Wednesday, July 20, 2011

Let Europe pay for its policy failures

by Alan Beattie

Financial Times

July 19, 2011

And so the circus moves on. On Thursday the eurozone authorities, for want of a better term, will be meeting in Brussels for the thousandth iteration of their response to the Greek crisis.

The run-up to the summit, which was supposed to design a second and much larger bail-out for Greece, has been sadly typical of Europe’s shambolic and convoluted policy process. The European Central Bank has continued a high-volume but confused row with the eurozone finance ministers about writing down Greek sovereign debt and what does or does not constitute a default.

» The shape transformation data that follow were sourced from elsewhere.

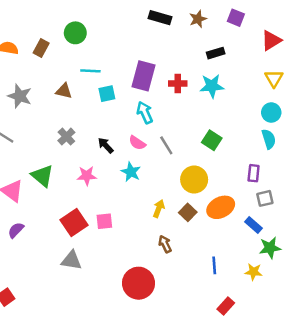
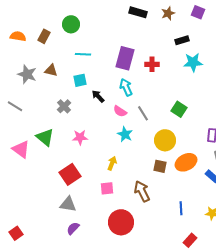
cyan star: (212, 86) -> (193, 62), moved
brown triangle: (64, 91) -> (51, 70), moved
cyan square: (107, 94) -> (80, 80), moved
black arrow: (106, 145) -> (98, 96), moved
cyan star: (131, 172) -> (125, 134), moved
yellow arrow: (159, 209) -> (112, 163), moved
brown square: (188, 212) -> (160, 166), turned -32
pink square: (104, 221) -> (107, 188), moved
purple semicircle: (16, 230) -> (73, 228), moved
brown arrow: (165, 244) -> (142, 191), size x1.5

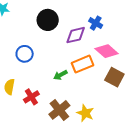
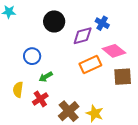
green arrow: (60, 75) -> (46, 77), moved
brown square: (114, 77) -> (123, 77), turned -30

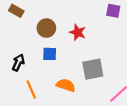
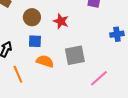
orange semicircle: (66, 85) -> (45, 61), moved

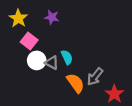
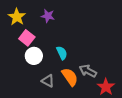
gray triangle: (52, 63) -> (48, 81), moved
gray arrow: (95, 77) -> (88, 71), turned 78

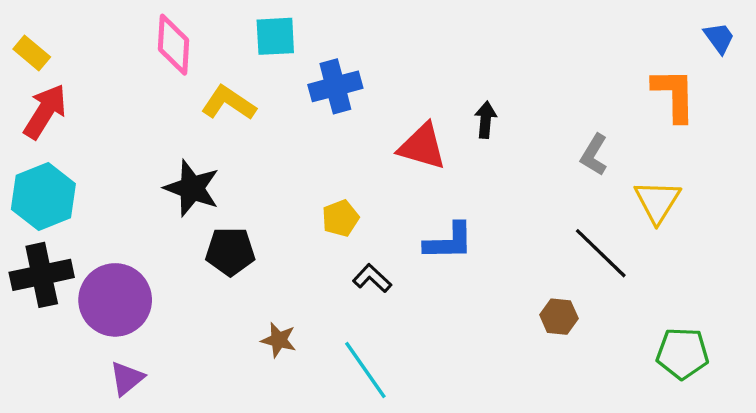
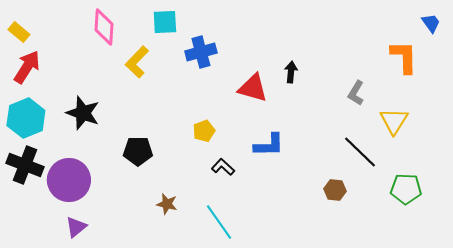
yellow L-shape: (229, 103) -> (137, 62), turned -80
black star: (192, 188) -> (83, 113), moved
black cross: (42, 275) -> (25, 165), turned 33
green pentagon: (682, 353) -> (406, 189), moved

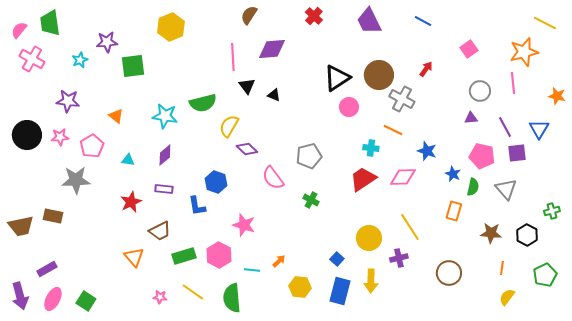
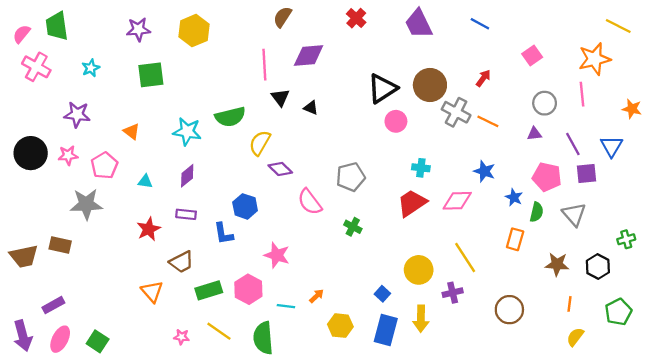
purple star: (107, 42) -> (138, 29), moved
orange line: (393, 130) -> (488, 121), moved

Watching, with a mixture of resignation and despair, is the institution that parachuted on to the battlefield at the beginning of the bail-out in May 2010, the International Monetary Fund. Anyone who still believes that the IMF is an organisation of sinister omnipotence should take a look at its current situation – and start to think, as some in Washington are, about how the IMF can disengage from a situation where the risk to its reputation is beginning to outweigh the benefit from its presence.

It was a good idea for the IMF to get involved in Greece. That it did reflects the diplomatic skills of its now departed managing director, Dominique Strauss-Kahn. Its participation meant overcoming resistance from truculent Europeans including Jean-Claude Trichet, ECB president, who wanted to sort out the problem themselves.

The IMF brought expertise, credibility and cheap lending. Reasonable people – a category that on this occasion probably even includes most economists – will argue that right from the beginning, Greece was never likely to turn round its public finances without a debt restructuring. But restructuring or no, Greece still needed to turn a primary fiscal deficit into a surplus, and was always likely to find that easier when supported by the IMF.